Transcribe the records below in their entirety, and leave out each image.

----- Source data -----

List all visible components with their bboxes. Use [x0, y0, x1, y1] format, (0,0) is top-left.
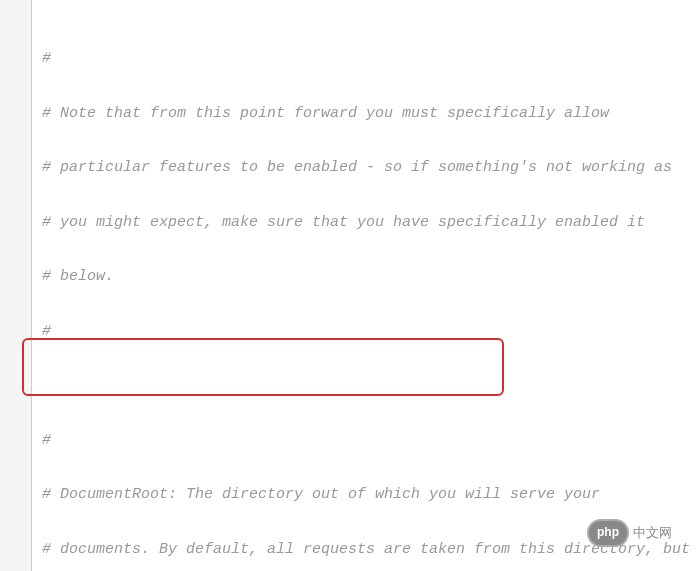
code-line-blank	[42, 372, 697, 400]
watermark-text: 中文网	[633, 521, 672, 544]
watermark: php 中文网	[587, 515, 697, 551]
code-line: # DocumentRoot: The directory out of whi…	[42, 481, 697, 509]
code-line: #	[42, 427, 697, 455]
watermark-logo: php	[587, 519, 629, 547]
editor-gutter	[0, 0, 32, 571]
code-line: #	[42, 318, 697, 346]
code-line: # Note that from this point forward you …	[42, 100, 697, 128]
code-line: # below.	[42, 263, 697, 291]
code-line: # you might expect, make sure that you h…	[42, 209, 697, 237]
code-line: # particular features to be enabled - so…	[42, 154, 697, 182]
code-editor-content: # # Note that from this point forward yo…	[32, 0, 697, 571]
code-line: #	[42, 45, 697, 73]
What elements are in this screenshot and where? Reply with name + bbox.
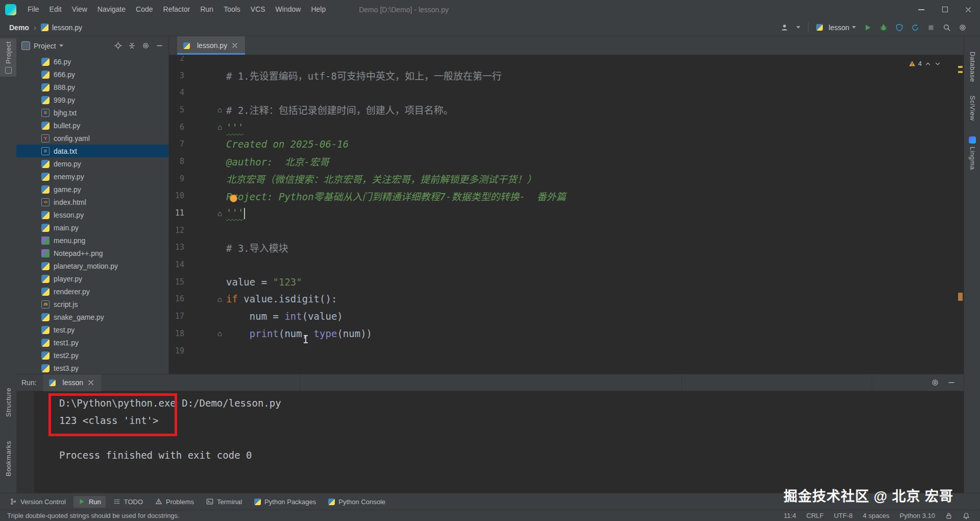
project-file-66.py[interactable]: 66.py	[16, 55, 168, 68]
line-number[interactable]: 11	[169, 208, 184, 218]
project-file-snake_game.py[interactable]: snake_game.py	[16, 311, 168, 323]
editor-line-2[interactable]: 2	[169, 56, 964, 67]
editor-line-8[interactable]: 8@author: 北京-宏哥	[169, 153, 964, 170]
menu-vcs[interactable]: VCS	[246, 0, 271, 19]
lock-icon[interactable]	[945, 512, 952, 519]
fold-icon[interactable]: ⌂	[217, 123, 222, 131]
editor-line-17[interactable]: 17 num = int(value)	[169, 307, 964, 325]
close-button[interactable]	[957, 0, 980, 19]
editor-line-7[interactable]: 7Created on 2025-06-16	[169, 135, 964, 153]
line-number[interactable]: 16	[169, 294, 184, 303]
strip-item-lingma[interactable]: Lingma	[964, 133, 980, 173]
editor-line-16[interactable]: 16⌂if value.isdigit():	[169, 291, 964, 308]
menu-edit[interactable]: Edit	[44, 0, 67, 19]
previous-warning-icon[interactable]	[924, 60, 932, 67]
project-file-script.js[interactable]: JSscript.js	[16, 298, 168, 311]
editor-line-11[interactable]: 11⌂'''	[169, 204, 964, 222]
menu-run[interactable]: Run	[195, 0, 218, 19]
toolwindow-button-version-control[interactable]: Version Control	[5, 496, 70, 508]
editor-line-13[interactable]: 13# 3.导入模块	[169, 239, 964, 256]
indent-style[interactable]: 4 spaces	[863, 512, 890, 519]
stop-button[interactable]	[927, 23, 935, 32]
line-number[interactable]: 13	[169, 243, 184, 252]
line-number[interactable]: 10	[169, 191, 184, 200]
line-number[interactable]: 9	[169, 174, 184, 183]
strip-item-bookmarks[interactable]: Bookmarks	[0, 438, 16, 480]
editor-line-5[interactable]: 5⌂# 2.注释：包括记录创建时间，创建人，项目名称。	[169, 101, 964, 119]
line-number[interactable]: 4	[169, 88, 184, 97]
project-file-test1.py[interactable]: test1.py	[16, 336, 168, 349]
debug-button[interactable]	[879, 23, 888, 32]
editor-line-14[interactable]: 14	[169, 256, 964, 273]
line-number[interactable]: 19	[169, 346, 184, 356]
project-file-enemy.py[interactable]: enemy.py	[16, 170, 168, 183]
menu-window[interactable]: Window	[271, 0, 306, 19]
menu-tools[interactable]: Tools	[218, 0, 246, 19]
line-separator[interactable]: CRLF	[806, 512, 824, 519]
collapse-all-icon[interactable]	[128, 42, 136, 50]
toolwindow-button-run[interactable]: Run	[74, 496, 106, 508]
project-file-index.html[interactable]: <>index.html	[16, 196, 168, 208]
coverage-button[interactable]	[895, 23, 903, 32]
editor-line-4[interactable]: 4	[169, 84, 964, 101]
strip-item-sciview[interactable]: SciView	[964, 92, 980, 124]
restart-button[interactable]	[911, 23, 919, 32]
menu-navigate[interactable]: Navigate	[92, 0, 131, 19]
notifications-icon[interactable]	[963, 512, 970, 519]
line-number[interactable]: 14	[169, 260, 184, 269]
tab-close-icon[interactable]	[231, 41, 239, 50]
project-file-data.txt[interactable]: ≡data.txt	[16, 145, 168, 157]
project-file-bjhg.txt[interactable]: ≡bjhg.txt	[16, 106, 168, 119]
line-number[interactable]: 5	[169, 105, 184, 114]
inspections-widget[interactable]: 4	[909, 60, 941, 67]
user-icon[interactable]	[780, 23, 789, 32]
editor-scrollbar[interactable]	[957, 56, 964, 374]
fold-icon[interactable]: ⌂	[217, 209, 222, 217]
maximize-button[interactable]	[933, 0, 957, 19]
run-config-selector[interactable]: lesson	[816, 23, 856, 32]
file-encoding[interactable]: UTF-8	[834, 512, 853, 519]
project-file-menu.png[interactable]: menu.png	[16, 234, 168, 247]
project-tree[interactable]: 66.py666.py888.py999.py≡bjhg.txtbullet.p…	[16, 55, 168, 374]
run-tab-close-icon[interactable]	[87, 378, 95, 387]
project-file-lesson.py[interactable]: lesson.py	[16, 208, 168, 221]
strip-item-structure[interactable]: Structure	[0, 385, 16, 420]
line-number[interactable]: 7	[169, 139, 184, 149]
editor-tab-lesson[interactable]: lesson.py	[177, 36, 245, 55]
project-file-game.py[interactable]: game.py	[16, 183, 168, 196]
project-file-config.yaml[interactable]: Yconfig.yaml	[16, 132, 168, 145]
menu-view[interactable]: View	[67, 0, 92, 19]
toolwindow-button-python-packages[interactable]: Python Packages	[250, 496, 321, 508]
project-file-test3.py[interactable]: test3.py	[16, 362, 168, 374]
line-number[interactable]: 17	[169, 312, 184, 321]
project-file-888.py[interactable]: 888.py	[16, 81, 168, 93]
editor-line-6[interactable]: 6⌂'''	[169, 119, 964, 136]
menu-code[interactable]: Code	[131, 0, 158, 19]
project-file-999.py[interactable]: 999.py	[16, 93, 168, 106]
project-panel-title[interactable]: Project	[34, 42, 56, 50]
line-number[interactable]: 6	[169, 123, 184, 132]
line-number[interactable]: 3	[169, 71, 184, 80]
fold-icon[interactable]: ⌂	[217, 329, 222, 337]
editor-line-18[interactable]: 18⌂ print(num, type(num))	[169, 325, 964, 342]
project-file-main.py[interactable]: main.py	[16, 221, 168, 234]
run-settings-gear-icon[interactable]	[931, 378, 939, 387]
caret-position[interactable]: 11:4	[783, 512, 796, 519]
hide-panel-icon[interactable]	[156, 42, 163, 50]
run-button[interactable]	[864, 23, 872, 32]
menu-file[interactable]: File	[22, 0, 44, 19]
strip-item-project[interactable]: Project	[0, 38, 16, 77]
line-number[interactable]: 2	[169, 56, 184, 63]
run-tab-lesson[interactable]: lesson	[43, 374, 101, 391]
project-file-planetary_motion.py[interactable]: planetary_motion.py	[16, 259, 168, 272]
editor-line-12[interactable]: 12	[169, 222, 964, 239]
project-file-bullet.py[interactable]: bullet.py	[16, 119, 168, 132]
settings-gear-icon[interactable]	[959, 23, 967, 32]
user-dropdown-icon[interactable]	[796, 26, 800, 29]
project-file-test2.py[interactable]: test2.py	[16, 349, 168, 362]
line-number[interactable]: 8	[169, 157, 184, 166]
project-file-notepad++.png[interactable]: Notepad++.png	[16, 247, 168, 259]
project-file-renderer.py[interactable]: renderer.py	[16, 285, 168, 298]
search-icon[interactable]	[943, 23, 951, 32]
project-file-demo.py[interactable]: demo.py	[16, 157, 168, 170]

-----

## Task output
List all visible components with their bboxes. Use [x0, y0, x1, y1] format, (0,0) is top-left.
code-line-blank	[42, 372, 697, 400]
watermark-text: 中文网	[633, 521, 672, 544]
watermark: php 中文网	[587, 515, 697, 551]
code-line: # DocumentRoot: The directory out of whi…	[42, 481, 697, 509]
code-line: #	[42, 427, 697, 455]
watermark-logo: php	[587, 519, 629, 547]
editor-gutter	[0, 0, 32, 571]
code-line: #	[42, 318, 697, 346]
code-line: # Note that from this point forward you …	[42, 100, 697, 128]
code-line: # below.	[42, 263, 697, 291]
code-line: # you might expect, make sure that you h…	[42, 209, 697, 237]
code-line: # particular features to be enabled - so…	[42, 154, 697, 182]
code-editor-content: # # Note that from this point forward yo…	[32, 0, 697, 571]
code-line: #	[42, 45, 697, 73]
What elements are in this screenshot and where? Reply with name + bbox.
project-file-66.py[interactable]: 66.py	[16, 55, 168, 68]
line-number[interactable]: 11	[169, 208, 184, 218]
project-file-snake_game.py[interactable]: snake_game.py	[16, 311, 168, 323]
editor-line-2[interactable]: 2	[169, 56, 964, 67]
editor-line-8[interactable]: 8@author: 北京-宏哥	[169, 153, 964, 170]
menu-vcs[interactable]: VCS	[246, 0, 271, 19]
lock-icon[interactable]	[945, 512, 952, 519]
fold-icon[interactable]: ⌂	[217, 123, 222, 131]
editor-line-17[interactable]: 17 num = int(value)	[169, 307, 964, 325]
close-button[interactable]	[957, 0, 980, 19]
editor-line-7[interactable]: 7Created on 2025-06-16	[169, 135, 964, 153]
line-number[interactable]: 16	[169, 294, 184, 303]
strip-item-lingma[interactable]: Lingma	[964, 133, 980, 173]
editor-line-16[interactable]: 16⌂if value.isdigit():	[169, 291, 964, 308]
menu-edit[interactable]: Edit	[44, 0, 67, 19]
previous-warning-icon[interactable]	[924, 60, 932, 67]
project-file-script.js[interactable]: JSscript.js	[16, 298, 168, 311]
editor-line-11[interactable]: 11⌂'''	[169, 204, 964, 222]
menu-run[interactable]: Run	[195, 0, 218, 19]
toolwindow-button-version-control[interactable]: Version Control	[5, 496, 70, 508]
editor-line-13[interactable]: 13# 3.导入模块	[169, 239, 964, 256]
indent-style[interactable]: 4 spaces	[863, 512, 890, 519]
stop-button[interactable]	[927, 23, 935, 32]
line-number[interactable]: 13	[169, 243, 184, 252]
line-number[interactable]: 10	[169, 191, 184, 200]
line-number[interactable]: 9	[169, 174, 184, 183]
strip-item-bookmarks[interactable]: Bookmarks	[0, 438, 16, 480]
editor-line-5[interactable]: 5⌂# 2.注释：包括记录创建时间，创建人，项目名称。	[169, 101, 964, 119]
line-number[interactable]: 4	[169, 88, 184, 97]
project-file-test1.py[interactable]: test1.py	[16, 336, 168, 349]
debug-button[interactable]	[879, 23, 888, 32]
editor-line-14[interactable]: 14	[169, 256, 964, 273]
line-number[interactable]: 19	[169, 346, 184, 356]
project-file-enemy.py[interactable]: enemy.py	[16, 170, 168, 183]
menu-window[interactable]: Window	[271, 0, 306, 19]
menu-tools[interactable]: Tools	[218, 0, 246, 19]
line-separator[interactable]: CRLF	[806, 512, 824, 519]
collapse-all-icon[interactable]	[128, 42, 136, 50]
toolwindow-button-run[interactable]: Run	[74, 496, 106, 508]
project-file-index.html[interactable]: <>index.html	[16, 196, 168, 208]
coverage-button[interactable]	[895, 23, 903, 32]
editor-line-4[interactable]: 4	[169, 84, 964, 101]
strip-item-sciview[interactable]: SciView	[964, 92, 980, 124]
restart-button[interactable]	[911, 23, 919, 32]
menu-navigate[interactable]: Navigate	[92, 0, 131, 19]
notifications-icon[interactable]	[963, 512, 970, 519]
line-number[interactable]: 14	[169, 260, 184, 269]
tab-close-icon[interactable]	[231, 41, 239, 50]
project-file-data.txt[interactable]: ≡data.txt	[16, 145, 168, 157]
project-file-bjhg.txt[interactable]: ≡bjhg.txt	[16, 106, 168, 119]
line-number[interactable]: 5	[169, 105, 184, 114]
inspections-widget[interactable]: 4	[909, 60, 941, 67]
user-icon[interactable]	[780, 23, 789, 32]
editor-scrollbar[interactable]	[957, 56, 964, 374]
fold-icon[interactable]: ⌂	[217, 209, 222, 217]
maximize-button[interactable]	[933, 0, 957, 19]
run-config-selector[interactable]: lesson	[816, 23, 856, 32]
file-encoding[interactable]: UTF-8	[834, 512, 853, 519]
project-file-menu.png[interactable]: menu.png	[16, 234, 168, 247]
project-tree[interactable]: 66.py666.py888.py999.py≡bjhg.txtbullet.p…	[16, 55, 168, 374]
run-tab-close-icon[interactable]	[87, 378, 95, 387]
project-file-lesson.py[interactable]: lesson.py	[16, 208, 168, 221]
strip-item-structure[interactable]: Structure	[0, 385, 16, 420]
line-number[interactable]: 7	[169, 139, 184, 149]
editor-tab-lesson[interactable]: lesson.py	[177, 36, 245, 55]
project-file-game.py[interactable]: game.py	[16, 183, 168, 196]
project-file-config.yaml[interactable]: Yconfig.yaml	[16, 132, 168, 145]
menu-view[interactable]: View	[67, 0, 92, 19]
toolwindow-button-python-packages[interactable]: Python Packages	[250, 496, 321, 508]
project-file-test3.py[interactable]: test3.py	[16, 362, 168, 374]
line-number[interactable]: 17	[169, 312, 184, 321]
project-file-888.py[interactable]: 888.py	[16, 81, 168, 93]
editor-line-6[interactable]: 6⌂'''	[169, 119, 964, 136]
menu-code[interactable]: Code	[131, 0, 158, 19]
project-file-999.py[interactable]: 999.py	[16, 93, 168, 106]
project-panel-title[interactable]: Project	[34, 42, 56, 50]
line-number[interactable]: 6	[169, 123, 184, 132]
line-number[interactable]: 3	[169, 71, 184, 80]
fold-icon[interactable]: ⌂	[217, 329, 222, 337]
editor-line-18[interactable]: 18⌂ print(num, type(num))	[169, 325, 964, 342]
project-file-main.py[interactable]: main.py	[16, 221, 168, 234]
run-settings-gear-icon[interactable]	[931, 378, 939, 387]
caret-position[interactable]: 11:4	[783, 512, 796, 519]
hide-panel-icon[interactable]	[156, 42, 163, 50]
run-button[interactable]	[864, 23, 872, 32]
menu-file[interactable]: File	[22, 0, 44, 19]
strip-item-project[interactable]: Project	[0, 38, 16, 77]
line-number[interactable]: 2	[169, 56, 184, 63]
run-tab-lesson[interactable]: lesson	[43, 374, 101, 391]
project-file-planetary_motion.py[interactable]: planetary_motion.py	[16, 259, 168, 272]
editor-line-12[interactable]: 12	[169, 222, 964, 239]
project-file-bullet.py[interactable]: bullet.py	[16, 119, 168, 132]
settings-gear-icon[interactable]	[959, 23, 967, 32]
user-dropdown-icon[interactable]	[796, 26, 800, 29]
project-file-test2.py[interactable]: test2.py	[16, 349, 168, 362]
line-number[interactable]: 8	[169, 157, 184, 166]
project-file-notepad++.png[interactable]: Notepad++.png	[16, 247, 168, 259]
project-file-renderer.py[interactable]: renderer.py	[16, 285, 168, 298]
search-icon[interactable]	[943, 23, 951, 32]
project-file-demo.py[interactable]: demo.py	[16, 157, 168, 170]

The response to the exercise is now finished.